Programs such as patient blood management, and the clinical use of blood, which have been promoted both by the European Commission and for many years now by the World Health Organisation through declarations, recommendations, and policy briefs, are important.

But what has been the case and what we are evidencing nowadays is that there are considerable gaps in the implementation. There is not enough awareness, not enough sensitisation of the governments, health care professionals, and transfusion services. There is no sharing of the best practices in some countries that have saved considerable resources, including financial, by applying appropriate patient blood management programs, such as in Australia and Italy. Sadly, only very few countries have grasped the idea and value of implementing patient blood management.

Talking about another directive – the EU legislation on blood, tissues, and cells – what influence does it has on thalassemia patients?

In this directive, although there are a number of issues that relate to the scope of the organisation I represent, they are mostly related to safety and a call for more robust oversight that COVID has brought up. Our kind of concern is that this directive does not give enough attention to the pillar of adequacy in terms of, for example, patient blood management programs.

Although this directive has contributed significantly to improving safety and efficacy across the European countries for many years now, the gaps and some weaknesses have not been revisited for several years. We hope the directive will be finalised shortly. It was meant to be finalised by the end of 2021, but it appears that consultations and reviewing of consultations have probably delayed the finalisation of this directive. 
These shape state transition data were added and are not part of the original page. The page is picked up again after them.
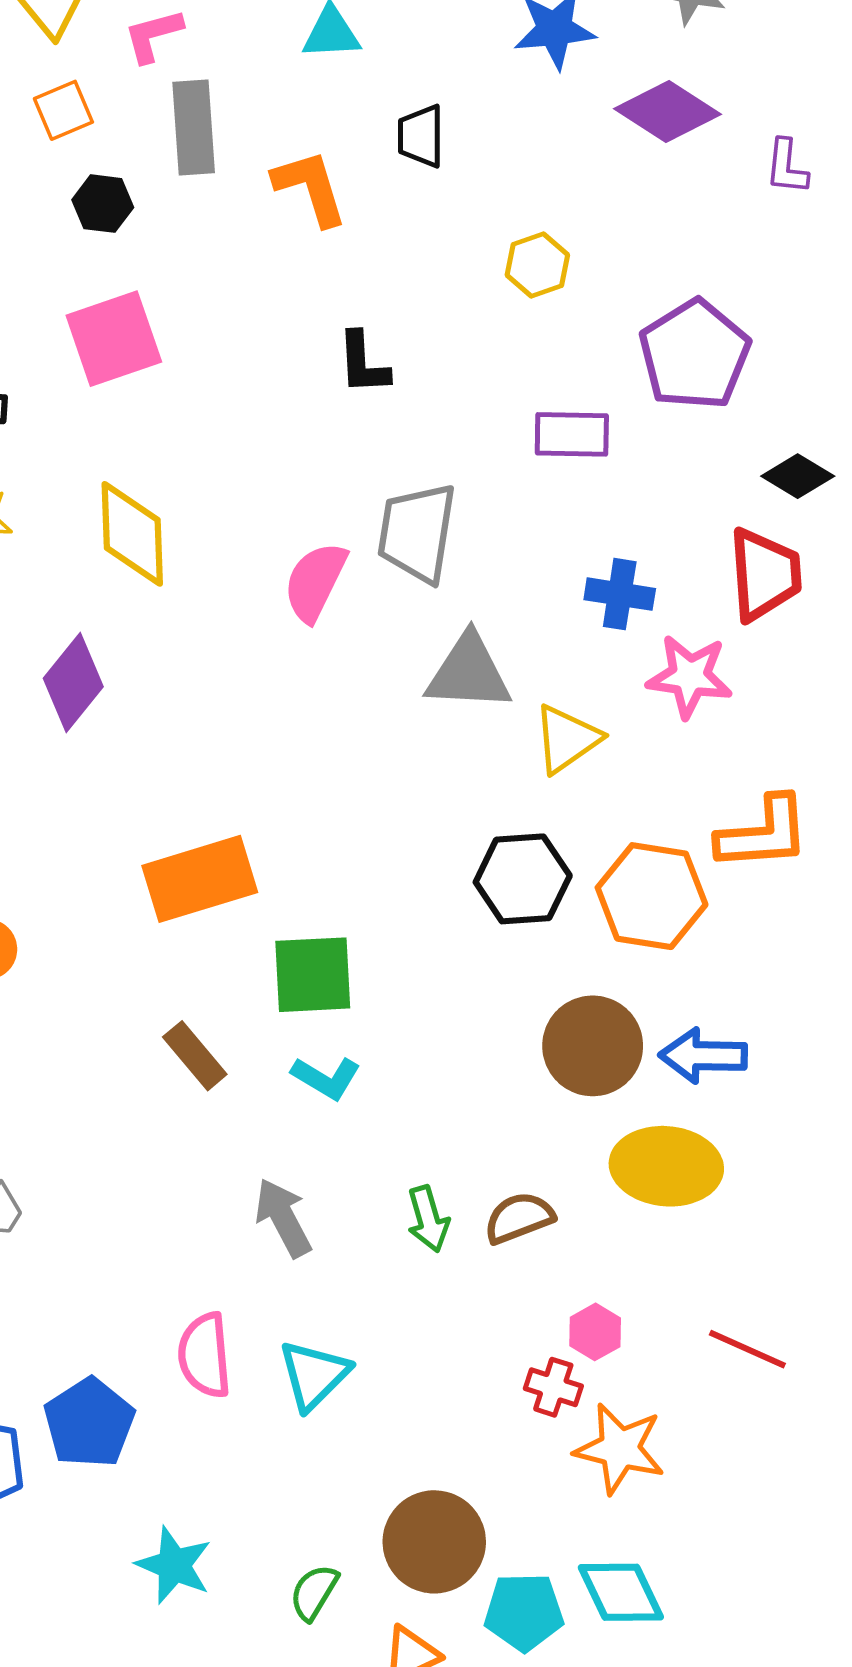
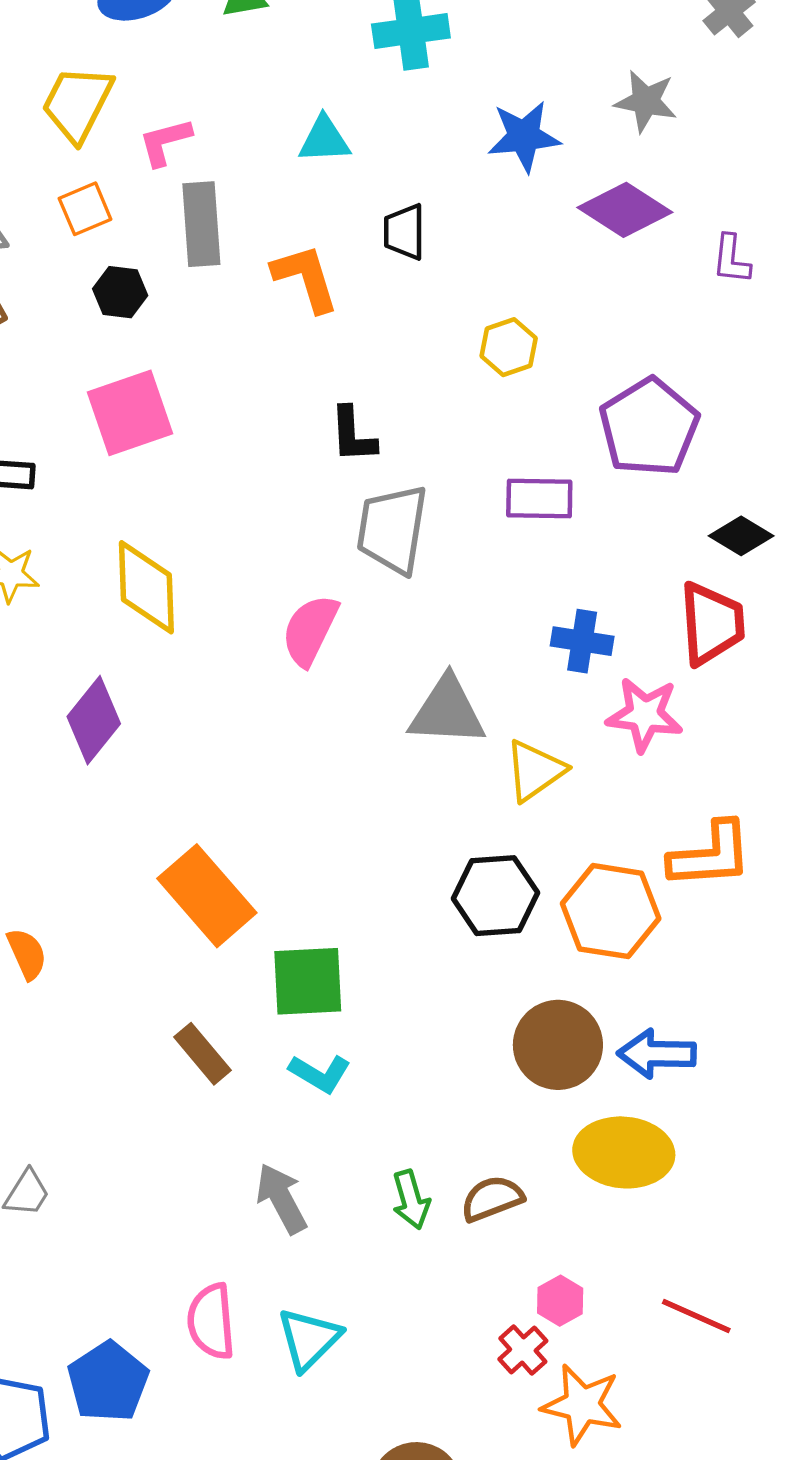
gray trapezoid: (417, 533) -> (392, 529), moved
orange rectangle: (200, 879) -> (207, 896), turned 66
red cross: (553, 1387) -> (523, 1350), turned 30

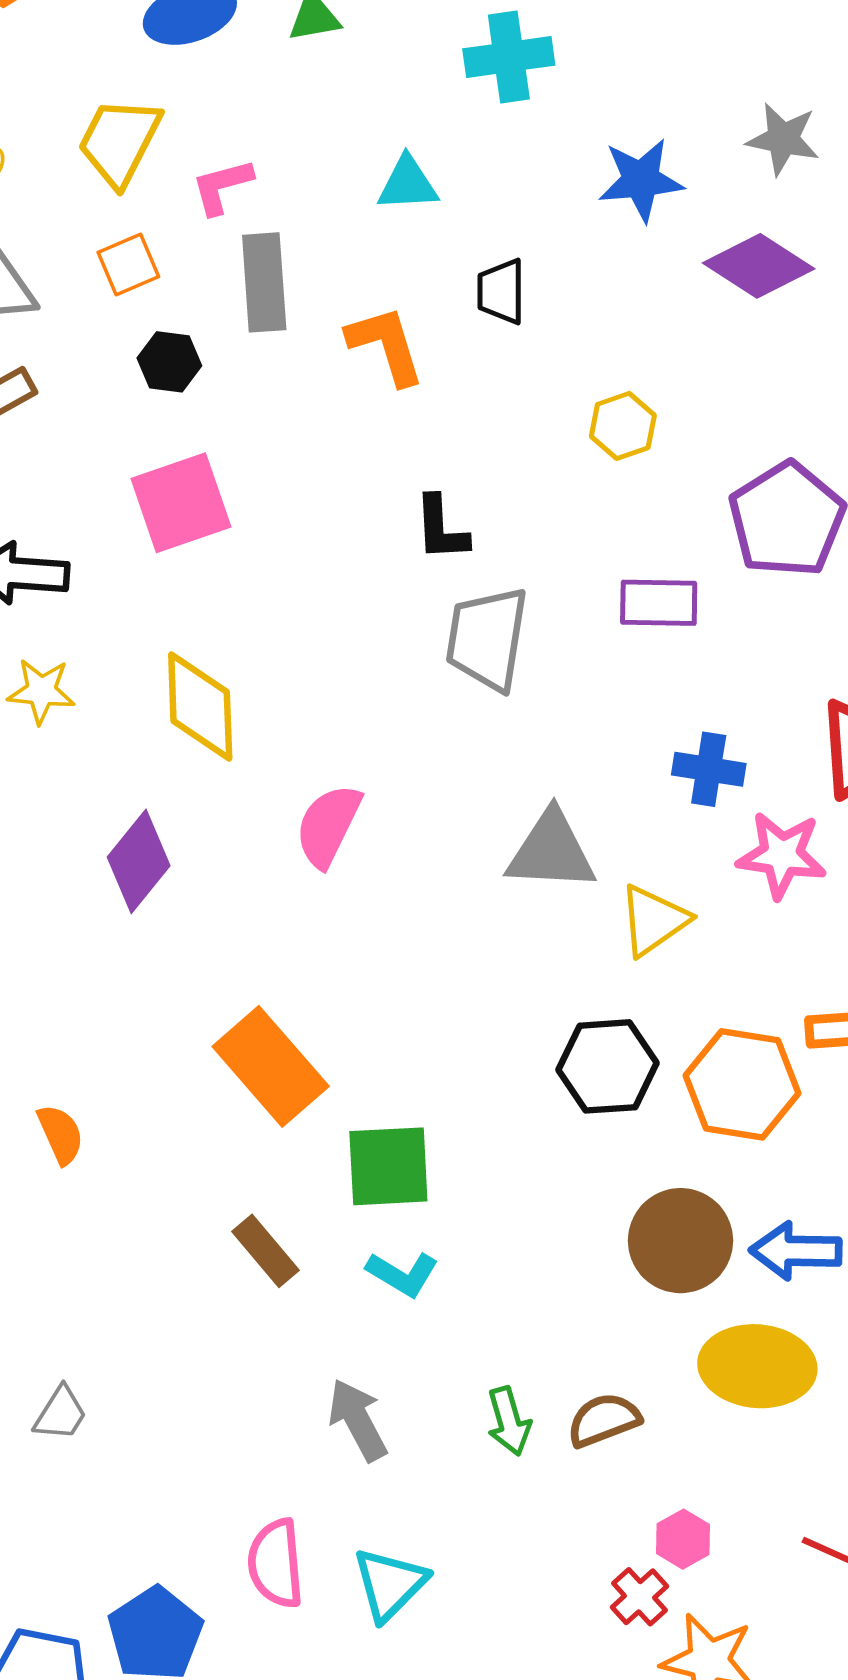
pink semicircle: (310, 630) -> (328, 826), moved

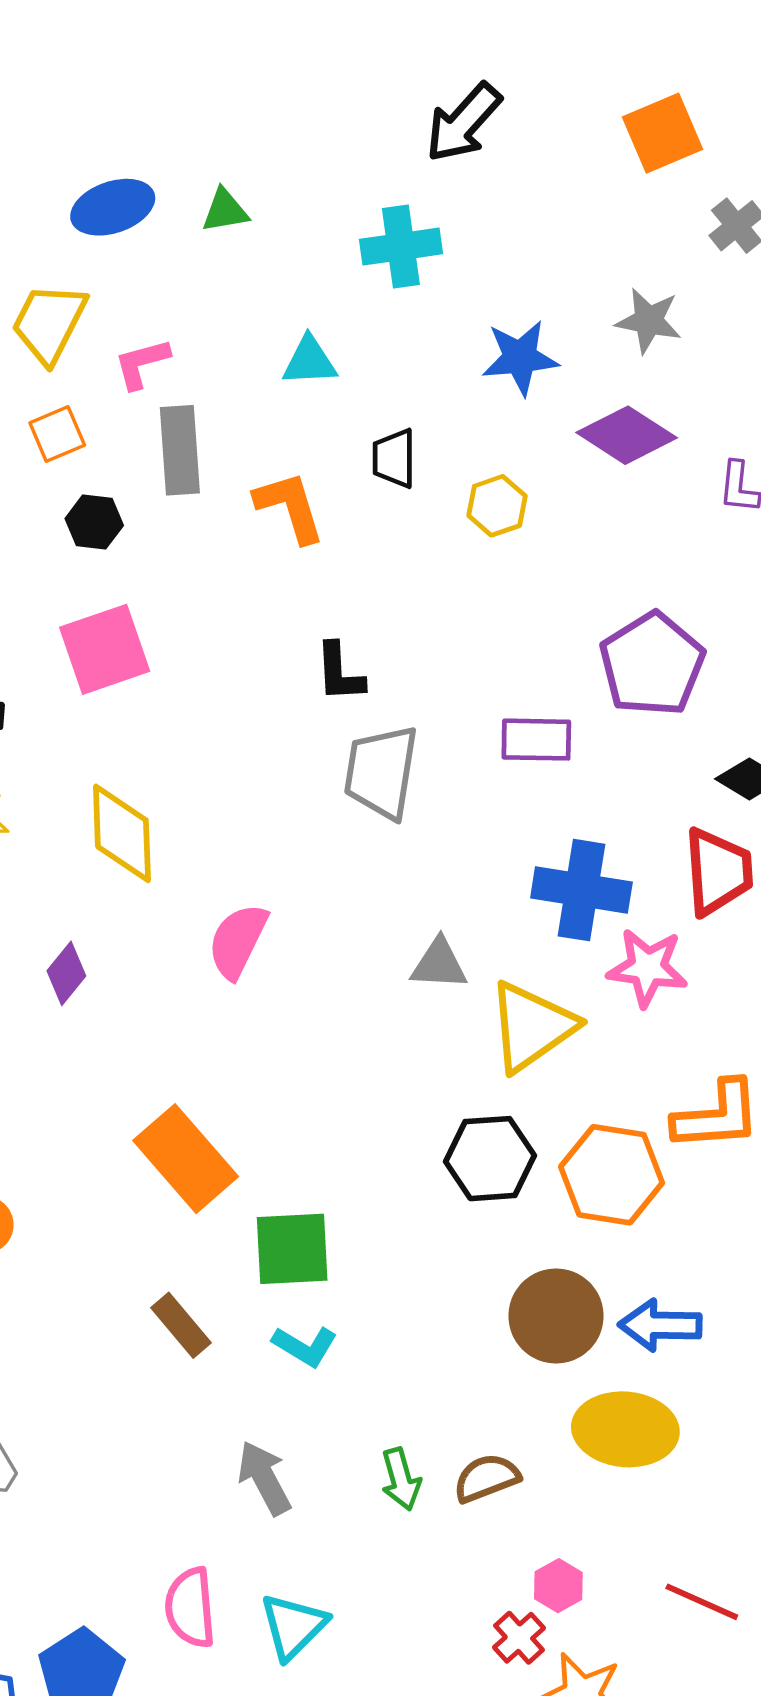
yellow hexagon: (623, 426) -> (497, 506), moved
blue cross: (709, 769) -> (581, 890), size x1.5
gray triangle: (551, 851) -> (439, 964), size x0.7
purple diamond: (139, 861) -> (66, 973), size x0.7
yellow triangle: (654, 920) -> (532, 1027), size x1.4

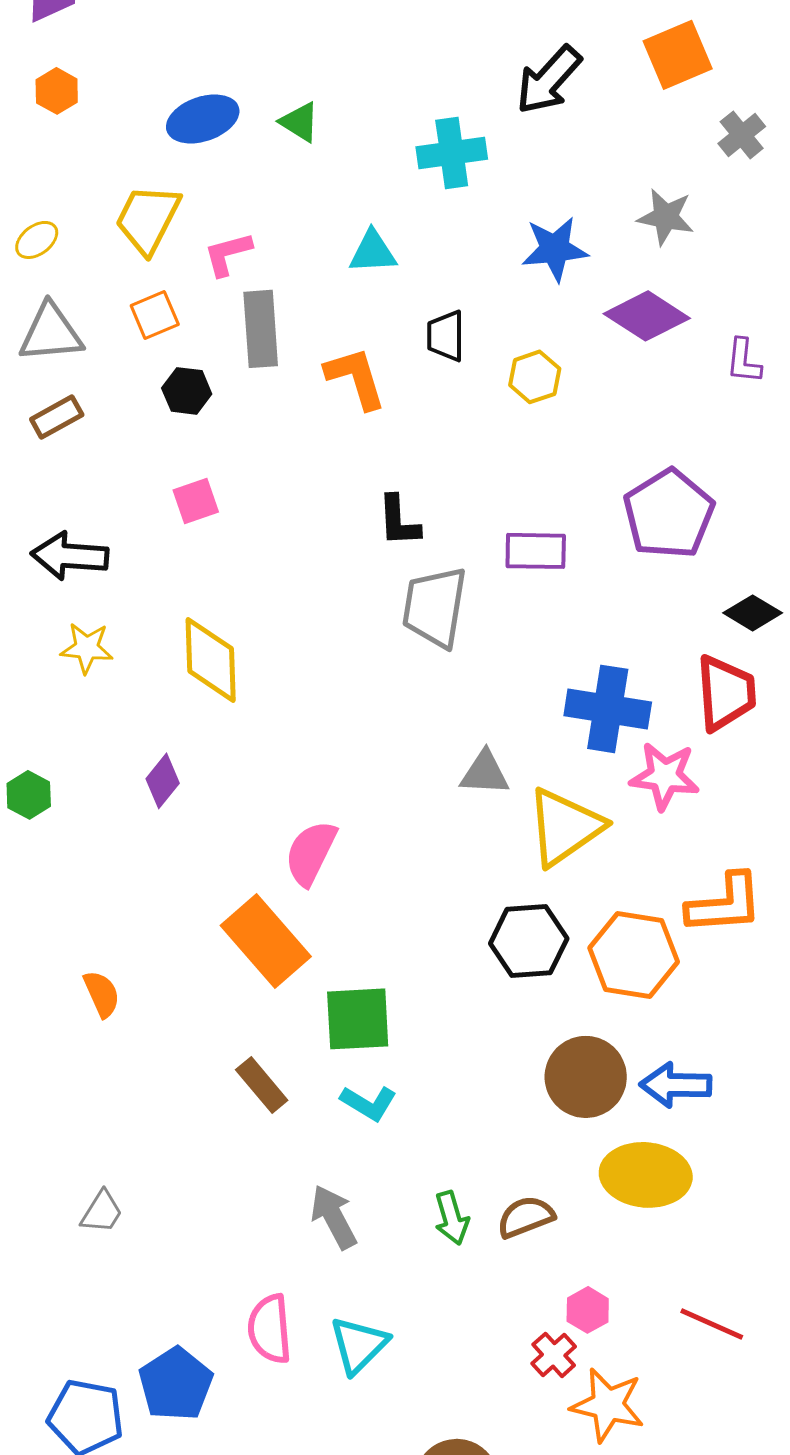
black arrow: (463, 123) -> (549, 80), moved
green triangle: (225, 211) -> (300, 122), turned 42
pink square: (105, 649) -> (196, 501), size x0.6
purple rectangle: (536, 740) -> (536, 551), moved
pink semicircle: (238, 941) -> (311, 853), moved

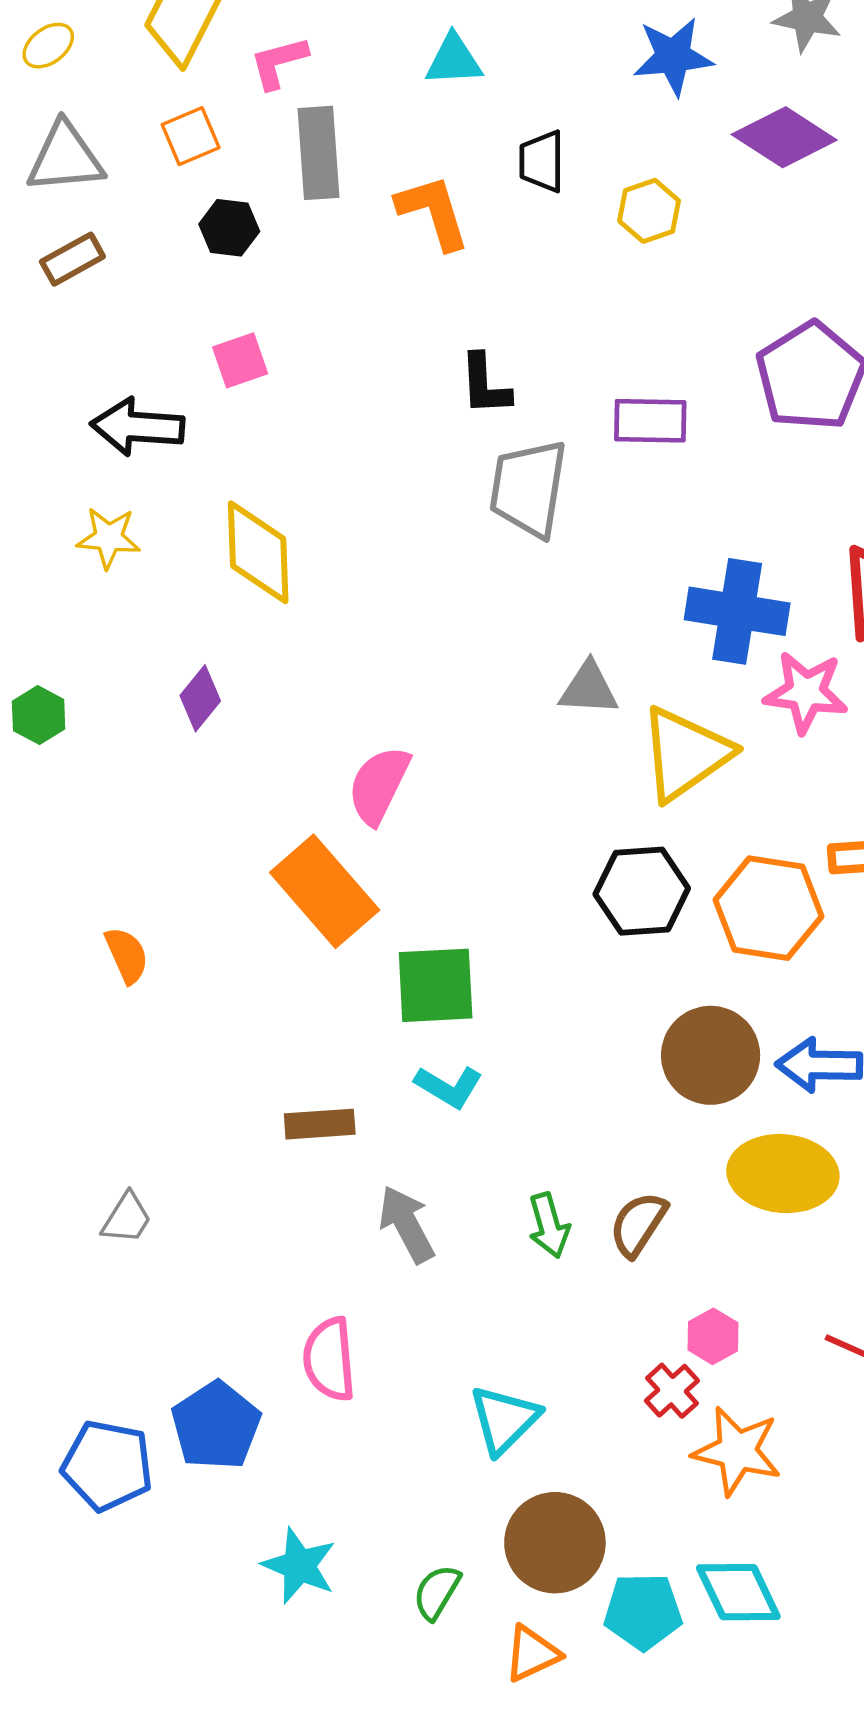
black arrow: (70, 556) -> (138, 427), moved
brown rectangle: (262, 1085) -> (320, 1124), moved, turned -54
brown semicircle: (526, 1217) -> (638, 1224), turned -36
cyan triangle: (359, 1345) -> (504, 1420), moved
You mentioned that the directive does not give enough attention to patient blood management. How should they be addressed from your perspective?

Patient blood management is an aspect of adequacy that the directive does not considerably address or touch. It does mention a voluntary donation, but it does not say how we should strengthen this donation or how we should increase the adequacy of blood since many shortages are coming up with the increase of the use of transfusion in other medical disciplines.

And it does not touch those programs that would further contribute to adequacy because reducing unnecessary or inappropriate blood transfusion treatments contributes to the adequacy. Therefore, the pillar of adequacy finds us considerably concerned.

We feel that the Commission has ears in current years – and we are very pleased that there is an interaction, they listen to us, which is very helpful. And we feel that we can do much more.